Closed farisfirenze closed 1 year ago
The problem is with the image that you have created. It is not with Katib. Did you use GPU drivers in the image?
I am able to execute "nvidia-smi" on the image and get the correct output. For this to happen, shouldnt the drivers be installed in the image ? Just to be sure, can you provide me with details on how to use GPU drivers in the image ?
You can use Nvidia NGC containers based on your framework https://catalog.ngc.nvidia.com/containers
You can use Nvidia NGC containers based on your framework https://catalog.ngc.nvidia.com/containers
I have tried using the Nvidia NGC containers as mentioned below
FROM nvcr.io/nvidia/tensorflow:22.06-tf2-py3
RUN mkdir -p /opt/trainer
RUN pip show tensorflow
RUN pip install pandas
RUN pip install scikit-learn
RUN pip install google-cloud-storage
# CREDENTIAL Authentication
COPY /prj-vertex-ai-2c390f7e8fec.json /prj-vertex-ai-2c390f7e8fec.json
ENV GOOGLE_APPLICATION_CREDENTIALS="/prj-vertex-ai-2c390f7e8fec.json"
COPY *.py /opt/trainer/
ENTRYPOINT ["python", "/opt/trainer/task.py"]
PS : I have pulled the same image in both the containers of my pipeline
but I am still getting this problem
Also, I have a question. I am setting GPU limit on my pipeline component using .set_gpu_limit(1) as given below.

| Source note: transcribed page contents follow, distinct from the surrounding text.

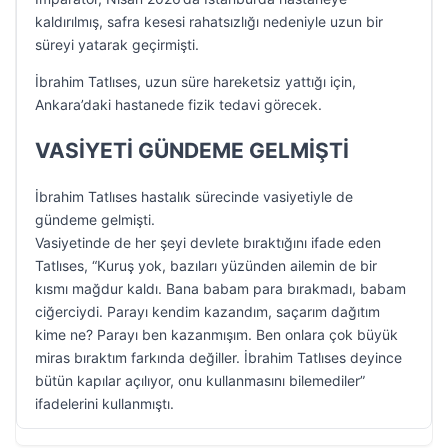
kaldırılmış, safra kesesi rahatsızlığı nedeniyle uzun bir
süreyi yatarak geçirmişti.
İbrahim Tatlıses, uzun süre hareketsiz yattığı için,
Ankara’daki hastanede fizik tedavi görecek.
VASİYETİ GÜNDEME GELMİŞTİ
İbrahim Tatlıses hastalık sürecinde vasiyetiyle de
gündeme gelmişti.
Vasiyetinde de her şeyi devlete bıraktığını ifade eden
Tatlıses, “Kuruş yok, bazıları yüzünden ailemin de bir
kısmı mağdur kaldı. Bana babam para bırakmadı, babam
ciğerciydi. Parayı kendim kazandım, saçarım dağıtım
kime ne? Parayı ben kazanmışım. Ben onlara çok büyük
miras bıraktım farkında değiller. İbrahim Tatlıses deyince
bütün kapılar açılıyor, onu kullanmasını bilemediler”
ifadelerini kullanmıştı.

hp_tune = dsl.ContainerOp(
name='hp-tune-katib',
image=hyper_image_uri,
command=["python3", "/hp_tune/task.py"],
arguments=[
'--experiment_name', experiment_name,
'--experiment_namespace', experiment_namespace,
'--experiment_timeout_minutes', experiment_timeout_minutes,
'--delete_after_done', True,
'--hyper_image_uri', hyper_image_uri_train,
'--time_loc', time_loc,
'--model_uri', model_uri
],
file_outputs={'best-params': '/output.txt'}
).set_gpu_limit(1)
and the ARGO_CONTAINER is showing nvidia.com/gpu : 1
So, my question is that, Do I need to specify GPU request on my trial spec in katib as well like below ?
trial_spec = {
"apiVersion": "kubeflow.org/v1",
"kind": "TFJob",
"spec": {
"tfReplicaSpecs": {
"PS": {
"replicas": 1,
"restartPolicy": "Never",
"template": {
"metadata": {
"annotations": {
"sidecar.istio.io/inject": "false",
}
},
"spec": {
"containers": [
{
"name": "tensorflow",
"image": args.hyper_image_uri,
"command": [
"python",
"/opt/trainer/task.py",
"--model_uri=" + args.model_uri,
"--batch_size=${trialParameters.batchSize}",
"--learning_rate=${trialParameters.learningRate}"
],
"ports" : [
{
"containerPort": 2222,
"name" : "tfjob-port"
}
]
}
]
}
}
},
"Worker": {
"replicas": 1,
"restartPolicy": "Never",
"template": {
"metadata": {
"annotations": {
"sidecar.istio.io/inject": "false",
}
},
"spec": {
"containers": [
{
"name": "tensorflow",
"image": args.hyper_image_uri,
"command": [
"python",
"/opt/trainer/task.py",
"--model_uri=" + args.model_uri,
"--batch_size=${trialParameters.batchSize}",
"--learning_rate=${trialParameters.learningRate}"
],
"ports" : [
{
"containerPort": 2222,
"name" : "tfjob-port"
}
],
"resources" : {
"limits" : {
"nvidia.com/gpu" : 1
}
}
}
]
}
}
}
}
}
}
Also, I kindly request you to help me solve this GPU usage problem.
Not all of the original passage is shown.